-- WHAT IS NEEDED --
Check each line of the data for "Identify" and select those that have it.

-- GIVEN DATA --
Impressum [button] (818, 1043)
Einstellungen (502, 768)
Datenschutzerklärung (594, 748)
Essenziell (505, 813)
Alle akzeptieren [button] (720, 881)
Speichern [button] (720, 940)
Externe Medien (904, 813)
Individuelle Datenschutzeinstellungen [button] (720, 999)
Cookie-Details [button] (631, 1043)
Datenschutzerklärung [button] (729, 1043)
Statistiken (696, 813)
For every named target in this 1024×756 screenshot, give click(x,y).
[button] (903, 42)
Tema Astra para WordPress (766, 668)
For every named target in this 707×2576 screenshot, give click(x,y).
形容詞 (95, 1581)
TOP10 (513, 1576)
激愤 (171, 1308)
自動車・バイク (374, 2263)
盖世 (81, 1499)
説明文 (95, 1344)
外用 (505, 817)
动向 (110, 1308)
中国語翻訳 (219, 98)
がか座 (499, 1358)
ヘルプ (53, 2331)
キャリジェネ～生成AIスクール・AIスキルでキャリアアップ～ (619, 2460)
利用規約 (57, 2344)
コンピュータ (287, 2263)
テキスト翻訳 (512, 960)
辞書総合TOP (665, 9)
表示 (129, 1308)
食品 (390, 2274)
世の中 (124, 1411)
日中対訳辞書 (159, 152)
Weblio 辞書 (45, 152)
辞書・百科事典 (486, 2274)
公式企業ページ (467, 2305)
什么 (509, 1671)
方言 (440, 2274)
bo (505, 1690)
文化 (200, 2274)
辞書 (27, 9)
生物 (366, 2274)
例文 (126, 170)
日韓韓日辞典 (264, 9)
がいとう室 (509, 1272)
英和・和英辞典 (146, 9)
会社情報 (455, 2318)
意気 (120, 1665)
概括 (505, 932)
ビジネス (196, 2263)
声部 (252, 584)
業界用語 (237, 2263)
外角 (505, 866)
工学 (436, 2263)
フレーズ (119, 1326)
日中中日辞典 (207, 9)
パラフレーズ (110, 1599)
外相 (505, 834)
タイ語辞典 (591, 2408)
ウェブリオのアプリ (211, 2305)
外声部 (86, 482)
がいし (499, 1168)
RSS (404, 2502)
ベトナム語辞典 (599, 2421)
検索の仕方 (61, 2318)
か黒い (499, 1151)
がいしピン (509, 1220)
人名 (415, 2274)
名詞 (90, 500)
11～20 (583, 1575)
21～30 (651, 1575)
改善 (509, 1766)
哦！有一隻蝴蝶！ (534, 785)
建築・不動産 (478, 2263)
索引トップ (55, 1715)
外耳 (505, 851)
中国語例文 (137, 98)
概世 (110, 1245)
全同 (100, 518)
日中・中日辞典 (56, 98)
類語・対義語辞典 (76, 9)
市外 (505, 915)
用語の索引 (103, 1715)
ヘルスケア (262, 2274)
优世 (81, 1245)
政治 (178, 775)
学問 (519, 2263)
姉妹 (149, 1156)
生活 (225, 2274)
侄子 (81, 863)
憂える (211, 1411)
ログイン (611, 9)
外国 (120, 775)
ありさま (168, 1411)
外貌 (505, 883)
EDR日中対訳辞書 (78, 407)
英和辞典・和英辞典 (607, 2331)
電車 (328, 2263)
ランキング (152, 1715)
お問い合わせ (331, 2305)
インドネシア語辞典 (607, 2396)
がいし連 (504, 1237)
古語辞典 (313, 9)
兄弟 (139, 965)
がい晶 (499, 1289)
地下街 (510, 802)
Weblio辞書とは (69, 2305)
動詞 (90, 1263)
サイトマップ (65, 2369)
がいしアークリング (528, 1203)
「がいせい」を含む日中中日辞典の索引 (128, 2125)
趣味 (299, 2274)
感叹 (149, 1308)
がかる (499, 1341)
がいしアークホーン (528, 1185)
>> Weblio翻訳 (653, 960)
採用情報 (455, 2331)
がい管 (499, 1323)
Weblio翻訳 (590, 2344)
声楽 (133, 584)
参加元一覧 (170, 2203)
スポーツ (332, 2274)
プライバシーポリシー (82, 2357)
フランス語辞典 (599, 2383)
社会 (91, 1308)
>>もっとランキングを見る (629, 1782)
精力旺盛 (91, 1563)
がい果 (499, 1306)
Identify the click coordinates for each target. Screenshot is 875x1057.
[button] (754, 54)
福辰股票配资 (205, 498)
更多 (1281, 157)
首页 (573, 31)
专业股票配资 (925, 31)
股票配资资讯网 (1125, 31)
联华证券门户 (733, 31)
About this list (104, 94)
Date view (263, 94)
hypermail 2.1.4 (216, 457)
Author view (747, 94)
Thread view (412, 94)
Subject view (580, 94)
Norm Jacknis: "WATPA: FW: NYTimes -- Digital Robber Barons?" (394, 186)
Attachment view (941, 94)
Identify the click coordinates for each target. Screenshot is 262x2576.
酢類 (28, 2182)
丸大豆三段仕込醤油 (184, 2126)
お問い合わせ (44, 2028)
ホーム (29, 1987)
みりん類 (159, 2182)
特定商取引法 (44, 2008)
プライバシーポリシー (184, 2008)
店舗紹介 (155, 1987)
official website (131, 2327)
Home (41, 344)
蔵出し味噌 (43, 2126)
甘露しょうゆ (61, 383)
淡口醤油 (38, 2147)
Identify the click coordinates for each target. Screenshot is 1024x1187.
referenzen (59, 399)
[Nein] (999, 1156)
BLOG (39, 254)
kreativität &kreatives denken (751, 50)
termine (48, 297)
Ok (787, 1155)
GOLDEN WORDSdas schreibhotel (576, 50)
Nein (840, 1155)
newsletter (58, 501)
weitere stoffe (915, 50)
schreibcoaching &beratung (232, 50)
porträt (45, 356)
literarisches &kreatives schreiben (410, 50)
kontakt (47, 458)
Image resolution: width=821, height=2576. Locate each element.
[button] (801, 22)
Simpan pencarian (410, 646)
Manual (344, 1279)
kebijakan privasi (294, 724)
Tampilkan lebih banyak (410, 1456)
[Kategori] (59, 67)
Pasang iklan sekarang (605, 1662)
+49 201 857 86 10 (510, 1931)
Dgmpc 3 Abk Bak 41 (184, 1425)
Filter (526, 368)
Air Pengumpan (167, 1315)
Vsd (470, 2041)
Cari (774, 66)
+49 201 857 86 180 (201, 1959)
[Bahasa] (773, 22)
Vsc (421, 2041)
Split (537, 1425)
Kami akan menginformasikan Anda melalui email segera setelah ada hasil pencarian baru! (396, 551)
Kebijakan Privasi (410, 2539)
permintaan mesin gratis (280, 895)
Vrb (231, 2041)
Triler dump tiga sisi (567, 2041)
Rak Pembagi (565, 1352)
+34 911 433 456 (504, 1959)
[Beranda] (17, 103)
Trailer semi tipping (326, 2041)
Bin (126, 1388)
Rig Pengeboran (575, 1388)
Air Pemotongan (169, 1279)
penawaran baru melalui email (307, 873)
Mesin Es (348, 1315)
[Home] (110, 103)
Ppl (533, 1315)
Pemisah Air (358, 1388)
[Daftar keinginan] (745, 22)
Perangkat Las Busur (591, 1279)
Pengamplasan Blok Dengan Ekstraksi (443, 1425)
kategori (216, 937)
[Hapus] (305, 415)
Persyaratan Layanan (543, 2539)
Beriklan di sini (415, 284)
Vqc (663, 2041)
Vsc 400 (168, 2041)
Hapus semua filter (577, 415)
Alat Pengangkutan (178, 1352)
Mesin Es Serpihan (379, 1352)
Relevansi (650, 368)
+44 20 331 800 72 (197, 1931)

-- EXERCISE ANSWER --
Identify the click coordinates for each target. Screenshot is 875x1057.
Identify the click coordinates for each target. Screenshot is 262x2576.
Identify the click coordinates for each target. Screenshot is 1024x1187.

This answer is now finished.